I was having a chat on social media with a teenager that self harms. Because of the very nature of social media, Defying Mental Illness (DMI) were somewhat limited in how much we could help her especially behind the masks of the social media.
I pleaded with her to tell her parents, teacher, doctor, an ADULT who could be a first point of call for help. My pleas so far have not completely sunk in. Thankfully though, through the few contact we have when possible on social media, she has not cut for quite a while. That small milestone was achieved because sometimes all it takes to start the journey of recovery is knowing someone cares.
Naturally, if you find out your kid is self cutting, as a parent you will be upset. But you need to keep the channels of communication open. Kids are clever in hiding things. As parents, we need to be ahead of their game.
5 things not to do when your child self harms
##1 Don’t show you are annoyed
Of course, you are annoyed, you say. Yes but annoyance is not going to get them out of this. We need to exercise self control; self control is so important in this difficult situation. Don’t blow your top, get angry or start shouting at your kid. If they have the boldness to let you in to what they have been doing, you need to be reassuring them that they will get through it.
##2 Don’t express disappointment
It is not the time to start expressing how much you have done for your kid, how you sent them to the best schools, and “how could they”? Self harm can happen to dysfunctional families as well as prim and proper families too.
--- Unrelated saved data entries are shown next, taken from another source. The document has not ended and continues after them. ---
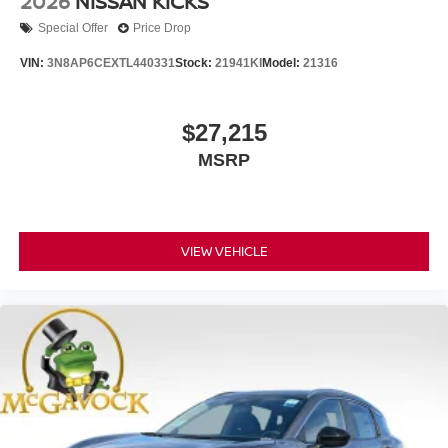
2026
NISSAN KICKS
Special Offer
Price Drop
VIN:
3N8AP6CEXTL440331
Stock:
21941KI
Model:
21316
$27,215
MSRP
VIEW VEHICLE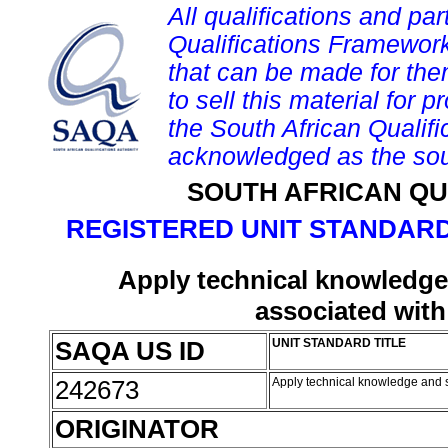
All qualifications and par
Qualifications Framework
that can be made for them 
to sell this material for p
the South African Qualif
acknowledged as the sou
SOUTH AFRICAN QU
REGISTERED UNIT STANDARD
Apply technical knowledge 
associated with
SAQA US ID
UNIT STANDARD TITLE
242673
Apply technical knowledge and sk
ORIGINATOR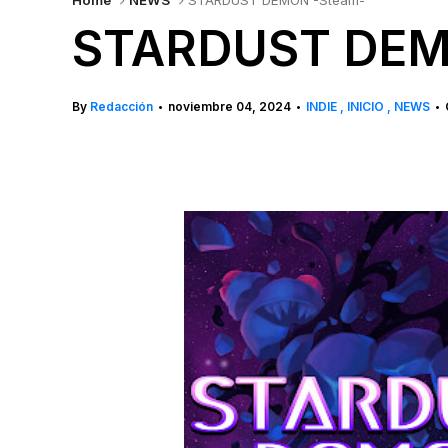
Home
NEWS
STARDUST DEMON -Steam-
STARDUST DEM
By
Redacción
noviembre 04, 2024
INDIE
INICIO
NEWS
•
•
•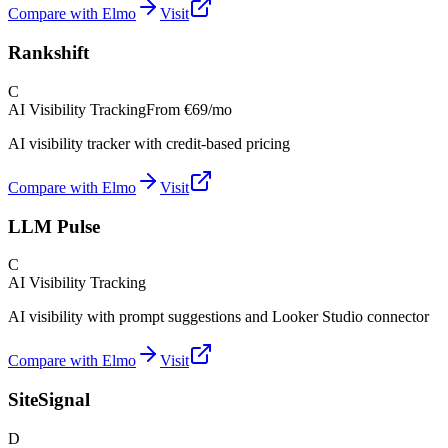
Compare with Elmo
Visit
Rankshift
C
AI Visibility Tracking
From
€69/mo
AI visibility tracker with credit-based pricing
Compare with Elmo
Visit
LLM Pulse
C
AI Visibility Tracking
AI visibility with prompt suggestions and Looker Studio connector
Compare with Elmo
Visit
SiteSignal
D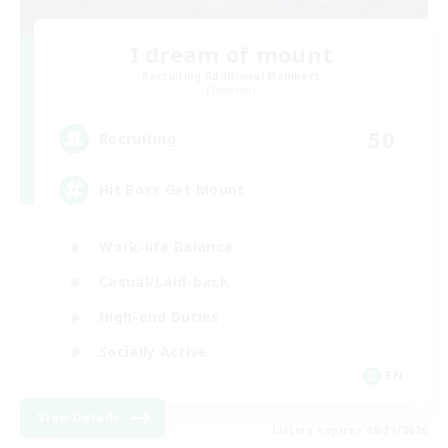
I dream of mount
Recruiting Additional Members
Elemental
50
Recruiting
Hit Boss Get Mount
Work-life Balance
Casual/Laid-back
High-end Duties
Socially Active
EN
View Details
Listing expires 08/31/2026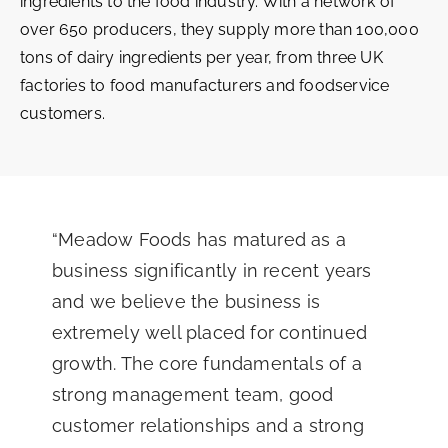
ingredients to the food industry. With a network of
over 650 producers, they supply more than 100,000
tons of dairy ingredients per year, from three UK
factories to food manufacturers and foodservice
customers.
“Meadow Foods has matured as a
business significantly in recent years
and we believe the business is
extremely well placed for continued
growth. The core fundamentals of a
strong management team, good
customer relationships and a strong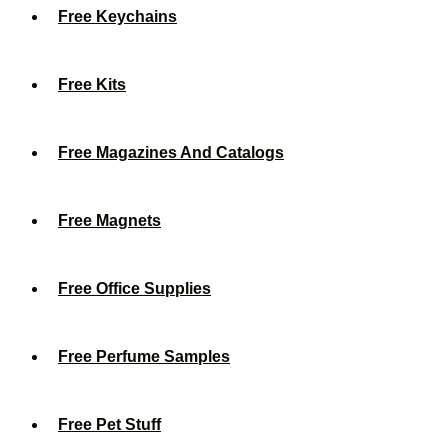
Free Keychains
Free Kits
Free Magazines And Catalogs
Free Magnets
Free Office Supplies
Free Perfume Samples
Free Pet Stuff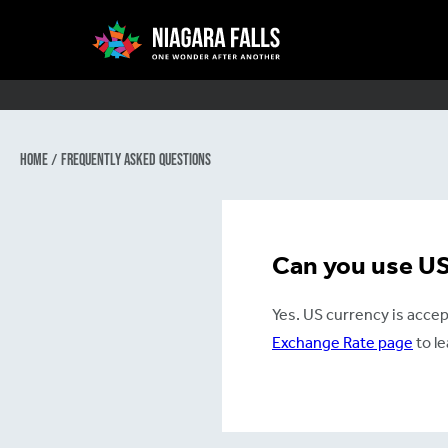
Main
navigation
Home
/
Frequently Asked Questions
Skip
to
main
Can you use US 
content
Yes. US currency is accep
Exchange Rate page
to l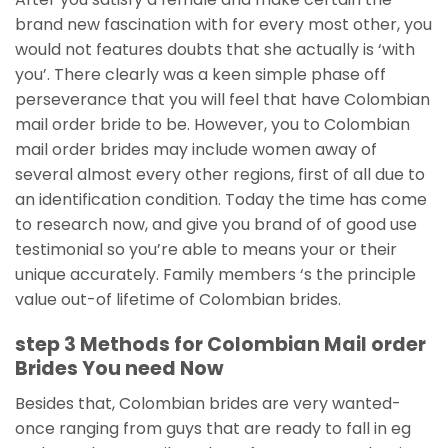
brand new fascination with for every most other, you
would not features doubts that she actually is ‘with
you’. There clearly was a keen simple phase off
perseverance that you will feel that have Colombian
mail order bride to be. However, you to Colombian
mail order brides may include women away of
several almost every other regions, first of all due to
an identification condition. Today the time has come
to research now, and give you brand of of good use
testimonial so you’re able to means your or their
unique accurately. Family members ‘s the principle
value out-of lifetime of Colombian brides.
step 3 Methods for Colombian Mail order
Brides You need Now
Besides that, Colombian brides are very wanted-
once ranging from guys that are ready to fall in eg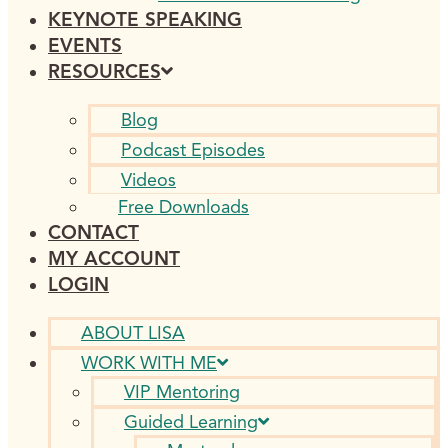
KEYNOTE SPEAKING
EVENTS
RESOURCES
Blog
Podcast Episodes
Videos
Free Downloads
CONTACT
MY ACCOUNT
LOGIN
ABOUT LISA
WORK WITH ME
VIP Mentoring
Guided Learning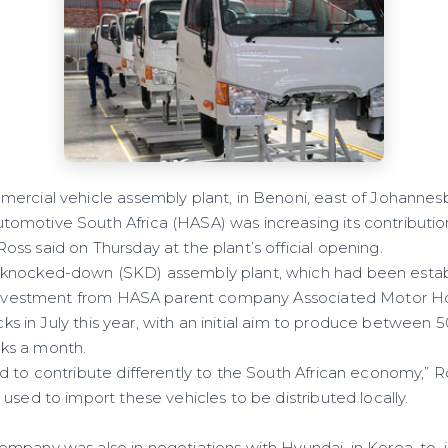
ercial vehicle assembly plant, in Benoni, east of Johannes
motive South Africa (HASA) was increasing its contribution
ss said on Thursday at the plant’s official opening.
knocked-down (SKD) assembly plant, which had been estab
l investment from HASA parent company Associated Motor Ho
rucks in July this year, with an initial aim to produce between
ks a month.
 to contribute differently to the South African economy,” Ro
used to import these vehicles to be distributed locally.
mpany was also in negotiations with Hyundai, in Korea, to, 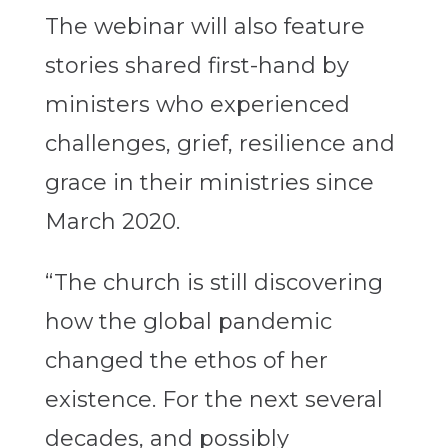
The webinar will also feature
stories shared first-hand by
ministers who experienced
challenges, grief, resilience and
grace in their ministries since
March 2020.
“The church is still discovering
how the global pandemic
changed the ethos of her
existence. For the next several
decades, and possibly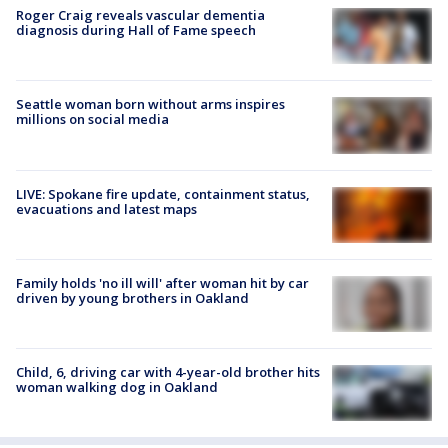
Roger Craig reveals vascular dementia
diagnosis during Hall of Fame speech
Seattle woman born without arms inspires
millions on social media
LIVE: Spokane fire update, containment status,
evacuations and latest maps
Family holds 'no ill will' after woman hit by car
driven by young brothers in Oakland
Child, 6, driving car with 4-year-old brother hits
woman walking dog in Oakland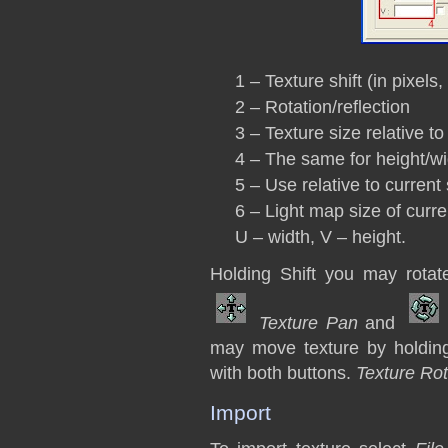
1 – Texture shift (in pixels,
2 – Rotation/reflection
3 – Texture size relative to
4 – The same for height/wi
5 – Use relative to current 
6 – Light map size of curre
U – width, V – height.
Holding Shift you may rotat
Texture Pan
and
may move texture by holding
with both buttons.
Texture Rot
Import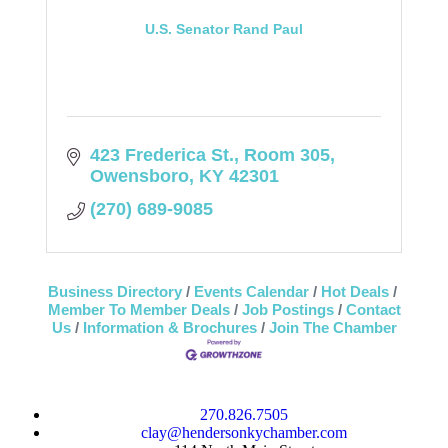
U.S. Senator Rand Paul
423 Frederica St.
Room 305
Owensboro
KY
42301
(270) 689-9085
Business Directory
Events Calendar
Hot Deals
Member To Member Deals
Job Postings
Contact
Us
Information & Brochures
Join The Chamber
270.826.7505
clay@hendersonkychamber.com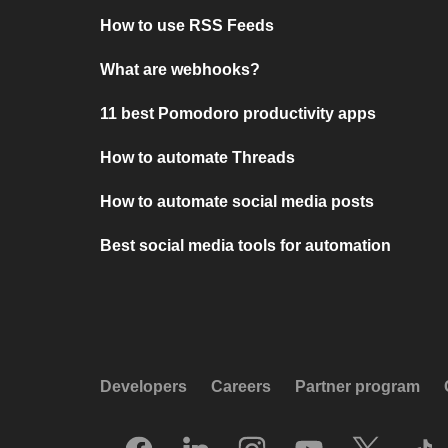
How to use RSS Feeds
What are webhooks?
11 best Pomodoro productivity apps
How to automate Threads
How to automate social media posts
Best social media tools for automation
Developers
Careers
Partner program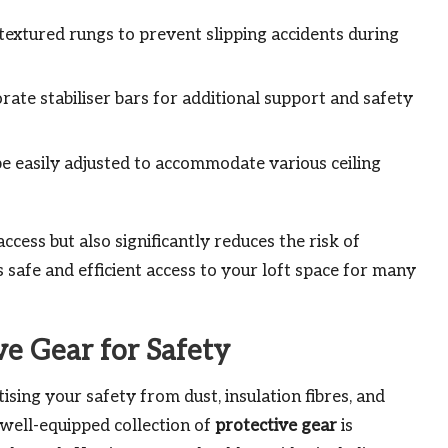
textured rungs to prevent slipping accidents during
ate stabiliser bars for additional support and safety
e easily adjusted to accommodate various ceiling
ccess but also significantly reduces the risk of
s safe and efficient access to your loft space for many
ve Gear for Safety
ising your safety from dust, insulation fibres, and
 well-equipped collection of
protective gear
is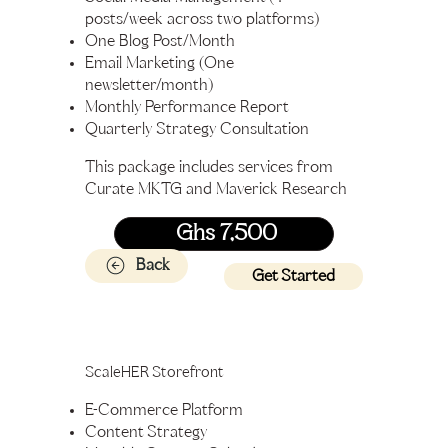
posts/week across two platforms)
One Blog Post/Month
Email Marketing (One
newsletter/month)
Monthly Performance Report
Quarterly Strategy Consultation
This package includes services from
Curate MKTG and Maverick Research
Ghs 7,500
Back
Get Started
ScaleHER Storefront
E-Commerce Platform
Content Strategy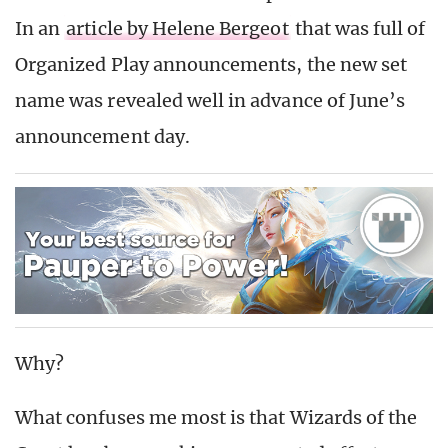
In an
article by Helene Bergeot
that was full of
Organized Play announcements, the new set
name was revealed well in advance of June’s
announcement day.
Why?
What confuses me most is that Wizards of the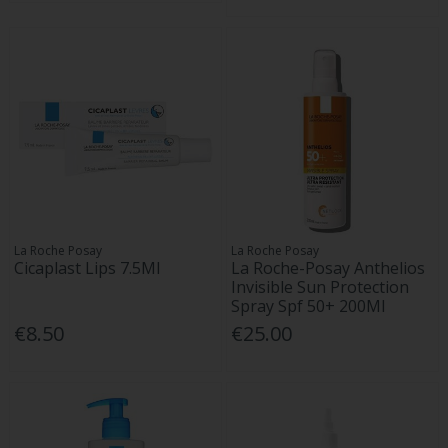
La Roche Posay
La Roche Posay
Cicaplast Lips 7.5Ml
La Roche-Posay Anthelios
Invisible Sun Protection
Spray Spf 50+ 200Ml
€8.50
€25.00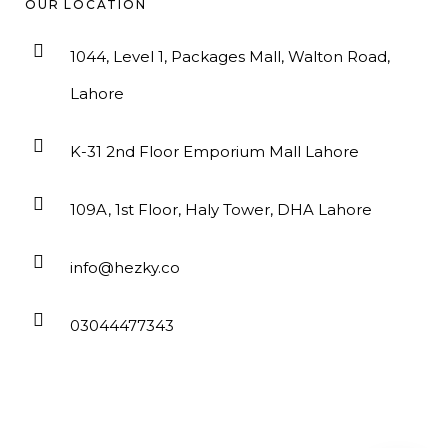
OUR LOCATION
1044, Level 1, Packages Mall, Walton Road,
Lahore
K-31 2nd Floor Emporium Mall Lahore
109A, 1st Floor, Haly Tower, DHA Lahore
info@hezky.co
03044477343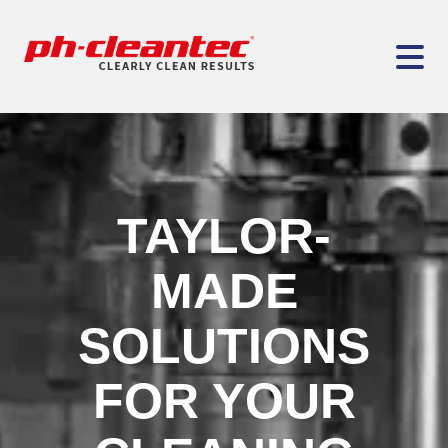
TAYLOR-
MADE
SOLUTIONS
FOR YOUR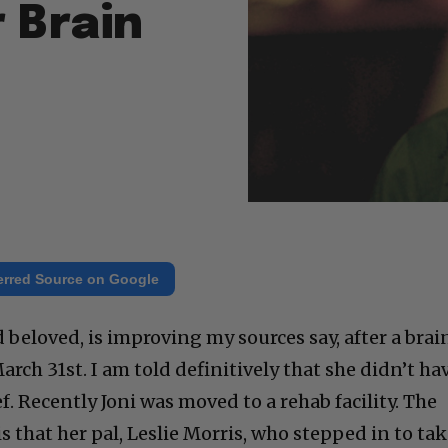
 Brain
erred Source on Google
d beloved, is improving my sources say, after a brai
rch 31st. I am told definitively that she didn’t ha
ief. Recently Joni was moved to a rehab facility. The
 that her pal, Leslie Morris, who stepped in to ta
##3 Don’t buy the ticket for the guilt trip
This follows from point 2. That fact you nearly died having this kid, or the cost of their private education cost you the yacht you always dreamed of, does not wash the stains right now. If your kid feels guilty you are only putting plaster over a fracture in the long run. Beware!
##4 Don’t compare them to their siblings
Even if they have a twin, they are very different individuals. The fact they are all growing up in the same home does not mean they will react the same way as their siblings. They have different personalities. Self harm is often linked to low self esteem so comparison will not help! Handle with care.
##5 Don’t be prophet of doom and gloom
They don’t need to hear that if they continue this self harm thing, all the variable lists of possibilities of what could happen in their life. They will amount to something…but you got to let that come from YOU! Positively assert them even though it is hard right now. Speak and declare words over them, their minds and their life. Words are powerful. Be the one who always sees the best in their kid even when the whole world says they are the worst. Prophesy over your kids and speak what God says about them. They are fearfully and wonderfully made by their heavenly Father. That is what He sees and you must do too!
From the list above, we can definitely see what not to do when your child self harms. Honestly, they want to stop…be glad you found out…it is your opportunity to help them!